Em 12 anos, mais de 30 mil transcrições foram feitas, permitindo que o próprio cego leia as cartas endereçadas a ele. ‘É uma questão de dignidade, de cidadania’, diz Mário de Oliveira, que, como a mulher, Margarida, utiliza o serviço

Márcia Maria Cruz – Estado de Minas

Imagine que as contas de água, luz e telefone chegam à sua casa, mas você não pode lê-las a tempo de pagar no prazo, ou que chegue um convite de casamento e que você não irá por não poder ler a data, horário e local. A situação, que parece pouco provável, foi parte da rotina do casal Mário Alves de Oliveira e Margarida Luzia de Paiva Oliveira, ambas de 72 anos. Com deficiência visual, por muitos anos os dois não puderam saber qual era o conteúdo das correspondências que recebiam a não ser quando eram auxiliados por alguém. Essa situação mudou quando os Correios criaram a Central Braille. O serviço, que foi implantado em 5 de outubro de 2007, completa neste sábado 12 anos

A Central Braille recebe textos em escrita comum (digitados ou manuscritos), os converte para o código braille e providencia o envio ao destinatário. Por meio do serviço, chamado de Postal Braille, foram realizadas mais de 30 mil transcrições nesses 12 anos de existência. O conteúdo das correspondências é protegido pelo sigilo profissional. Cerca de 50 instituições públicas e privadas utilizaram a Postal Braille dos Correios nos últimos dois anos para enviar correspondências transcritas para o braille a clientes e usuários. Os Correios implantaram o serviço para ampliar o acesso das pessoas com deficiência visual ao serviço.

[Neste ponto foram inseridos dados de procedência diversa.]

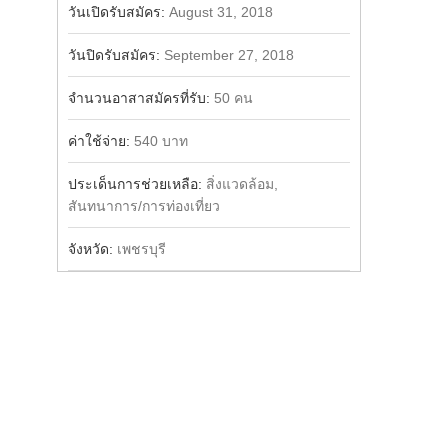
วันเปิดรับสมัคร:
August 31, 2018
วันปิดรับสมัคร:
September 27, 2018
จำนวนอาสาสมัครที่รับ:
50 คน
ค่าใช้จ่าย:
540 บาท
ประเด็นการช่วยเหลือ:
สิ่งแวดล้อม,
สันทนาการ/การท่องเที่ยว
จังหวัด:
เพชรบุรี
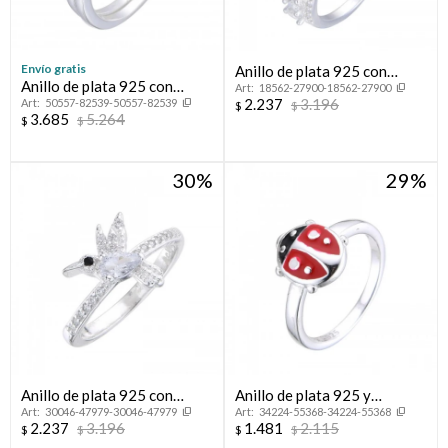
Envío gratis
Anillo de plata 925 con
Anillo de plata 925 con
18562-27900-18562-27900
circonias, CORONITA.
2.237
3.196
50557-82539-50557-82539
circonias,CINTILLO.
$
$
3.685
5.264
$
$
30
29
Anillo de plata 925 con
Anillo de plata 925 y
30046-47979-30046-47979
34224-55368-34224-55368
circonias, COLIBRI.
esmalte, MARIQUITA.
2.237
3.196
1.481
2.115
$
$
$
$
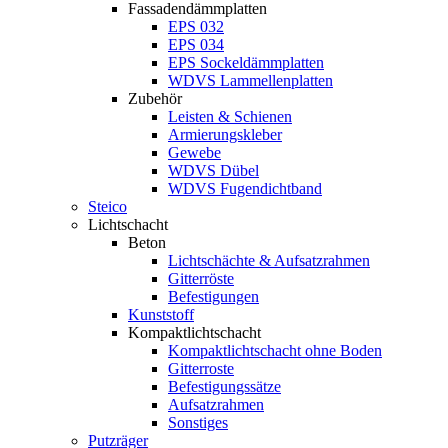
Fassadendämmplatten
EPS 032
EPS 034
EPS Sockeldämmplatten
WDVS Lammellenplatten
Zubehör
Leisten & Schienen
Armierungskleber
Gewebe
WDVS Dübel
WDVS Fugendichtband
Steico
Lichtschacht
Beton
Lichtschächte & Aufsatzrahmen
Gitterröste
Befestigungen
Kunststoff
Kompaktlichtschacht
Kompaktlichtschacht ohne Boden
Gitterroste
Befestigungssätze
Aufsatzrahmen
Sonstiges
Putzräger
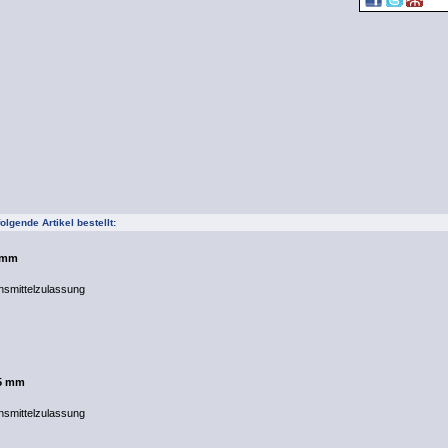
lgende Artikel bestellt:
5 mm
nsmittelzulassung
 5 mm
nsmittelzulassung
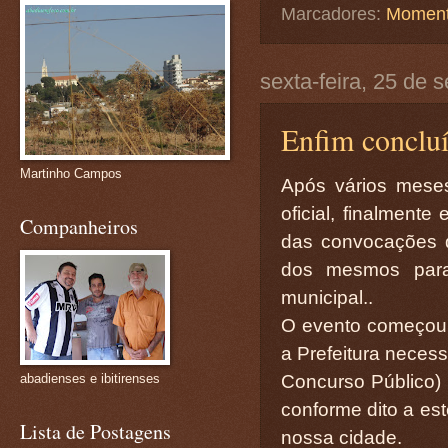
Marcadores:
Moment
sexta-feira, 25 de
Enfim concluí
Martinho Campos
Após vários meses
oficial, finalmen
Companheiros
das convocações d
dos mesmos para
municipal..
O evento começou 
a Prefeitura neces
Concurso Público) 
abadienses e ibitirenses
conforme dito a es
Lista de Postagens
nossa cidade.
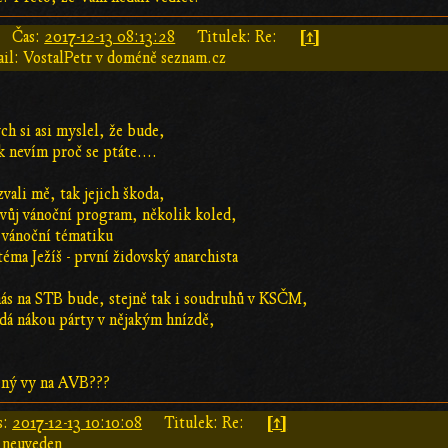
[↑]
Čas:
2017-12-13 08:13:28
Titulek: Re:
il: VostalPetr v doméně seznam.cz
h si asi myslel, že bude,
k nevím proč se ptáte....
vali mě, tak jejich škoda,
svůj vánoční program, několik koled,
s vánoční tématiku
téma Ježíš - první židovský anarchista
nás na STB bude, stejně tak i soudruhů v KSČM,
ádá nákou párty v nějakým hnízdě,
ený vy na AVB???
[↑]
s:
2017-12-13 10:10:08
Titulek: Re:
 neuveden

Mais de 900 deficientes visuais são cadastrados pelos Correios. Por mês, são traduzidas de 160 a 180 correspondências, sendo que mais de 80% delas são de Minas. O serviço é feito por um empregado dos Correios. O tempo gasto é variável, dependendo de cada correspondência (tamanho, dificuldades quanto à leitura e revisão, etc.). Minas e o Rio Grande do Sul são os estados que mais usam o serviço. Há também uma pequena quantidade de correspondências de São Paulo, Rio de Janeiro, Ceará e Sergipe


Correspondências podem ser lidas com a ponta dos dedos
Foto: Leandro Couri/EM/D.A Press)

Mário ficou cego em decorrência de dois acidentes na infância: aos 10 anos um galho acertou seu rosto, esmagando um dos olhos. Dois anos depois, quando brincava de faroeste com os amigos, recebeu uma flechada no outro olho. Desde então, Mário ficou sem o sentido da visão, mas diante da mudança nunca deixou de buscar uma vida normal. Já na vida adulta, percebeu que alguns direitos não eram garantidos aos cegos, como a simples leitura das correspondências. Como a correspondência é um documento inviolável, o problema parecia não ter solução. No entanto, em 2007, houve a compreensão de que com a anuência do remetente e do destinatário o documento poderia ser traduzido em braille.

Basta fazer um cadastro e a correspondência segue para a central. Depois de devidamente traduzida, ela chega ao destinatário. “É uma questão de dignidade (poder ler as cartas), de cidadania. É um valor abstrato que não tem preço”, diz. No caso de contas, por exemplo, as informações essenciais são escritas em braille, como o consumo, valor e data do vencimento. O documento em braille é acompanhado do original. “A questão é facilitar a vida de quem é cego. O indivíduo que não lê fica em situação social complicada.”

Margarida, que é professora, trabalhou por 25 anos sem ler o contracheque, a não ser que alguém o fizesse para ela. Ela defende que, no serviço público, os contracheques do funcionário cego possam ser enviados pelos Correios. O casal tem dois filhos: Mário, de 38 anos, e Marcelo, de 36. No entanto, os filhos já têm suas próprias vidas. “Margarida e eu somos dois cegos morando sozinhos. Quando a correspondência chega e não temos como ler é um problema. Temos que pedir a alguém para olhar a conta de luz. A gente fica com a condição de cidadão muito arranhada”, diz. Essa situação impede a autonomia e aumenta a sensação de que pessoas com deficiência visual são inválidas. “Nossa luta é para acabar com rótulo da invalidez imposto durante milênio. Ainda vai demorar muitos anos. Se não tivermos autonomia, vai demorar mais ainda”, diz.